The network kvm had a few issues recently (due to faulty cable)...tried a different one which worked fine.....awaiting replacement..
ANYWHO... My question is is there anyway to connect your tablet/smart phone to view a server's screen (im guessing by VGA). I've had issues in the past where a server would fail to respond because it hadnt restarted properly (stuck at the boot screen)...in such cases, where you don't have access to a monitor in the room to check.

Any suggestions? ...


----------



## sobeit (Nov 11, 2007)

you may be able to connect remotely without vga, see if the following is of any help.

How to Access a Windows Desktop From Your Tablet or Phone


----------



## A_D (May 29, 2006)

the above only allows for connection provided there is a network connection. I understand this would work for me only because i have a network KVM installed. I just thought someone could point me in the direction of a physical cable as not all of our servers are on the KVM


----------



## 2xg (Aug 5, 2009)

Hi there,

If you need to project your Tablet or even a laptop into a computer monitor you may try a VGA adapter that's similar to this one.
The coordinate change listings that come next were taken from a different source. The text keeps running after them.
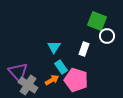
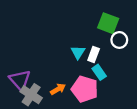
cyan triangle: (54, 47) -> (78, 52), moved
cyan rectangle: (61, 67) -> (99, 72), moved

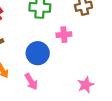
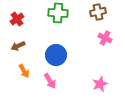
pink cross: (64, 35) -> (105, 38), moved, turned 32

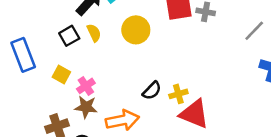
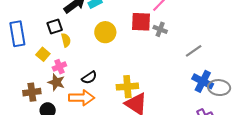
yellow semicircle: (94, 33) -> (66, 40), moved
black semicircle: (152, 91) -> (89, 78), moved
yellow cross: (178, 94) -> (127, 87), size x1.5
But you need the opposite, the only thing that I'd suggest and also practical is to have a spare VGA cable to connect to your Server's monitor to that you won't have to unplug any VGA cables connected to the KVM.

Another thing.... might be good to have a spare cable. :grin:


> The network kvm had a few issues recently (due to faulty cable)...tried a different one which worked fine.....awaiting replacement..


----------



## JimE (Apr 16, 2009)

Phones and tablets don't have video inputs. They have video outputs, usually HDMI. 

Unless I misread what you are trying to do. Keep a spare monitor on hand. A small 17" LCD is easily portable.


----------